Would you repeat each line below precisely as it stands?

# Exercise material:
******************************

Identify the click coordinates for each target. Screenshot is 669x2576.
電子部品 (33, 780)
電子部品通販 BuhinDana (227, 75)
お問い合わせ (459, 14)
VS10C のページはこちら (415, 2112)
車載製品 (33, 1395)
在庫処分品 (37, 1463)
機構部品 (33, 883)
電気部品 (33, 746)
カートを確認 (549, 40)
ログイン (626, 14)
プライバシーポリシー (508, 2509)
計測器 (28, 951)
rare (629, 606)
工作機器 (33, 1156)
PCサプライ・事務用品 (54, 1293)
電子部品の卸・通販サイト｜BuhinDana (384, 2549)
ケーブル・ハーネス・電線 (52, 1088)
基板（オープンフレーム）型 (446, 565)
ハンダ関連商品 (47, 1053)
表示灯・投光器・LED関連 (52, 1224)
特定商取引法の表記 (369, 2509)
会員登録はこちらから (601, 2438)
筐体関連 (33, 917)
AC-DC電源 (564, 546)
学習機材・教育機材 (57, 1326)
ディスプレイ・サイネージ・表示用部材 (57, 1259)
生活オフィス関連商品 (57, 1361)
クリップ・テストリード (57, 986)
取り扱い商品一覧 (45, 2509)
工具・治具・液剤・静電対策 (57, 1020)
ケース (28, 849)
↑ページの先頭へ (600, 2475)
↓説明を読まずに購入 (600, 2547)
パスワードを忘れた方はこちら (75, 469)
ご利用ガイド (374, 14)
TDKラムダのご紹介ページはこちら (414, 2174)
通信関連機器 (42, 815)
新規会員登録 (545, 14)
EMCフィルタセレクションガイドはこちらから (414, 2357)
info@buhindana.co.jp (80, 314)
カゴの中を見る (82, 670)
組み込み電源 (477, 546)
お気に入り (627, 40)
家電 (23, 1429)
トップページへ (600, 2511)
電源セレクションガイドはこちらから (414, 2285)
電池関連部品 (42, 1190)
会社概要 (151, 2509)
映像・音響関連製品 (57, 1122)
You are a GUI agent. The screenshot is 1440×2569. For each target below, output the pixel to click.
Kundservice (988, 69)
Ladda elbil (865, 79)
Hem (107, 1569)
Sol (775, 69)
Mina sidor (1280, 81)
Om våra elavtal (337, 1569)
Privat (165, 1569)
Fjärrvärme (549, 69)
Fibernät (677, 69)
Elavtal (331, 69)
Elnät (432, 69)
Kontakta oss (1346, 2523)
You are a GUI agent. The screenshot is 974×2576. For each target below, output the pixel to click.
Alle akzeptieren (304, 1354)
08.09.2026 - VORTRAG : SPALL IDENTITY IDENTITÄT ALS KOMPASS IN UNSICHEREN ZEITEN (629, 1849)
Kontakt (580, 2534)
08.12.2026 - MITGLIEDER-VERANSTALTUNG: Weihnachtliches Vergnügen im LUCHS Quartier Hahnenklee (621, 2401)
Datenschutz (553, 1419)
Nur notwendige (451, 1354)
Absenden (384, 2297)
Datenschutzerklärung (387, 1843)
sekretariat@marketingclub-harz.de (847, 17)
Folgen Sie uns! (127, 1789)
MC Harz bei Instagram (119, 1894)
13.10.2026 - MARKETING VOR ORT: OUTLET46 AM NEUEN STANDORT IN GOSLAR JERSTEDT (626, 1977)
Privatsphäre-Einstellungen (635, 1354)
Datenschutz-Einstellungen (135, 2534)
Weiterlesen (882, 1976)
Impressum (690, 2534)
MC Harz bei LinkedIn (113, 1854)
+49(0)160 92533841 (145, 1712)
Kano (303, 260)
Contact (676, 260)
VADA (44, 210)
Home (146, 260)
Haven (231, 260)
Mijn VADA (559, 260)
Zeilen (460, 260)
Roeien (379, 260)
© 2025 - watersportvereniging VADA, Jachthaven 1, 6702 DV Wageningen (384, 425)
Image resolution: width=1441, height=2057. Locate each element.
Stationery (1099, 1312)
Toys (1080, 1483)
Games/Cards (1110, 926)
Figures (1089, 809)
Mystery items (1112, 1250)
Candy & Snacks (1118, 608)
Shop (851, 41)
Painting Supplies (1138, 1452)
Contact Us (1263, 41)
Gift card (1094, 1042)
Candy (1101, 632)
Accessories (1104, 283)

******************************

# Expected answer:
Identify the click coordinates for each target. Screenshot is 669x2576.
電子部品 (33, 780)
電子部品通販 BuhinDana (227, 75)
お問い合わせ (459, 14)
VS10C のページはこちら (415, 2112)
車載製品 (33, 1395)
在庫処分品 (37, 1463)
機構部品 (33, 883)
電気部品 (33, 746)
カートを確認 (549, 40)
ログイン (626, 14)
プライバシーポリシー (508, 2509)
計測器 (28, 951)
rare (629, 606)
工作機器 (33, 1156)
PCサプライ・事務用品 (54, 1293)
電子部品の卸・通販サイト｜BuhinDana (384, 2549)
ケーブル・ハーネス・電線 (52, 1088)
基板（オープンフレーム）型 (446, 565)
ハンダ関連商品 (47, 1053)
表示灯・投光器・LED関連 (52, 1224)
特定商取引法の表記 (369, 2509)
会員登録はこちらから (601, 2438)
筐体関連 (33, 917)
AC-DC電源 (564, 546)
学習機材・教育機材 (57, 1326)
ディスプレイ・サイネージ・表示用部材 (57, 1259)
生活オフィス関連商品 (57, 1361)
クリップ・テストリード (57, 986)
取り扱い商品一覧 (45, 2509)
工具・治具・液剤・静電対策 (57, 1020)
ケース (28, 849)
↑ページの先頭へ (600, 2475)
↓説明を読まずに購入 (600, 2547)
パスワードを忘れた方はこちら (75, 469)
ご利用ガイド (374, 14)
TDKラムダのご紹介ページはこちら (414, 2174)
通信関連機器 (42, 815)
新規会員登録 (545, 14)
EMCフィルタセレクションガイドはこちらから (414, 2357)
info@buhindana.co.jp (80, 314)
カゴの中を見る (82, 670)
組み込み電源 (477, 546)
お気に入り (627, 40)
家電 (23, 1429)
トップページへ (600, 2511)
電源セレクションガイドはこちらから (414, 2285)
電池関連部品 (42, 1190)
会社概要 (151, 2509)
映像・音響関連製品 (57, 1122)
You are a GUI agent. The screenshot is 1440×2569. For each target below, output the pixel to click.
Kundservice (988, 69)
Ladda elbil (865, 79)
Hem (107, 1569)
Sol (775, 69)
Mina sidor (1280, 81)
Om våra elavtal (337, 1569)
Privat (165, 1569)
Fjärrvärme (549, 69)
Fibernät (677, 69)
Elavtal (331, 69)
Elnät (432, 69)
Kontakta oss (1346, 2523)
You are a GUI agent. The screenshot is 974×2576. For each target below, output the pixel to click.
Alle akzeptieren (304, 1354)
08.09.2026 - VORTRAG : SPALL IDENTITY IDENTITÄT ALS KOMPASS IN UNSICHEREN ZEITEN (629, 1849)
Kontakt (580, 2534)
08.12.2026 - MITGLIEDER-VERANSTALTUNG: Weihnachtliches Vergnügen im LUCHS Quartier Hahnenklee (621, 2401)
Datenschutz (553, 1419)
Nur notwendige (451, 1354)
Absenden (384, 2297)
Datenschutzerklärung (387, 1843)
sekretariat@marketingclub-harz.de (847, 17)
Folgen Sie uns! (127, 1789)
MC Harz bei Instagram (119, 1894)
13.10.2026 - MARKETING VOR ORT: OUTLET46 AM NEUEN STANDORT IN GOSLAR JERSTEDT (626, 1977)
Privatsphäre-Einstellungen (635, 1354)
Datenschutz-Einstellungen (135, 2534)
Weiterlesen (882, 1976)
Impressum (690, 2534)
MC Harz bei LinkedIn (113, 1854)
+49(0)160 92533841 (145, 1712)
Kano (303, 260)
Contact (676, 260)
VADA (44, 210)
Home (146, 260)
Haven (231, 260)
Mijn VADA (559, 260)
Zeilen (460, 260)
Roeien (379, 260)
© 2025 - watersportvereniging VADA, Jachthaven 1, 6702 DV Wageningen (384, 425)
Image resolution: width=1441, height=2057. Locate each element.
Stationery (1099, 1312)
Toys (1080, 1483)
Games/Cards (1110, 926)
Figures (1089, 809)
Mystery items (1112, 1250)
Candy & Snacks (1118, 608)
Shop (851, 41)
Painting Supplies (1138, 1452)
Contact Us (1263, 41)
Gift card (1094, 1042)
Candy (1101, 632)
Accessories (1104, 283)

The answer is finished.